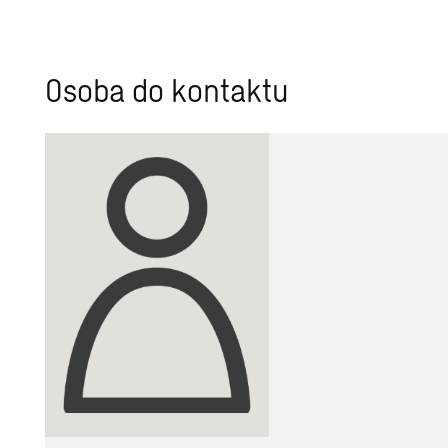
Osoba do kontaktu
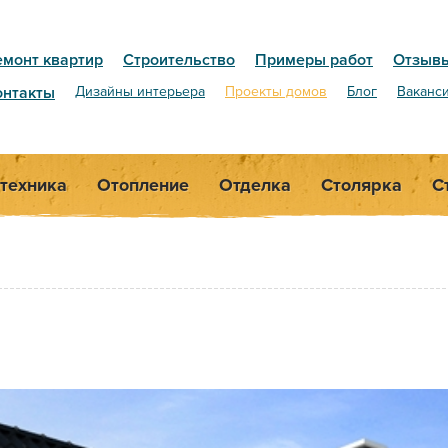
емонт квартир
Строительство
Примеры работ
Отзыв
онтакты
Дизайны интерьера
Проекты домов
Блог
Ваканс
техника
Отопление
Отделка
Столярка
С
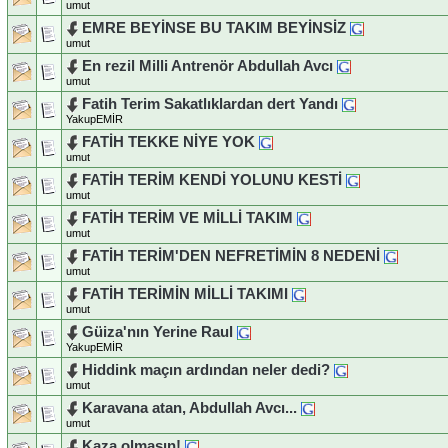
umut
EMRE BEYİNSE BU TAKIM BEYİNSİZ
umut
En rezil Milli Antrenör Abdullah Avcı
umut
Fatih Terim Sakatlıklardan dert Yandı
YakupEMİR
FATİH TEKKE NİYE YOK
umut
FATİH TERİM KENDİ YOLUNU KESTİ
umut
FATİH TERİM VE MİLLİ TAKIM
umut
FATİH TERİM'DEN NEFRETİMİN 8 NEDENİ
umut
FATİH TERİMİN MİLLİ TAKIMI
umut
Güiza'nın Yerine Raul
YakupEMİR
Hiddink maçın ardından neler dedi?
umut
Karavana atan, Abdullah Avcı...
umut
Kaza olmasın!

========================

## Exercise requirements:
Where the string "MİLLİ" appears in a line of the entries above, return that line.

## Answer area:
FATİH TERİM VE MİLLİ TAKIM
FATİH TERİMİN MİLLİ TAKIMI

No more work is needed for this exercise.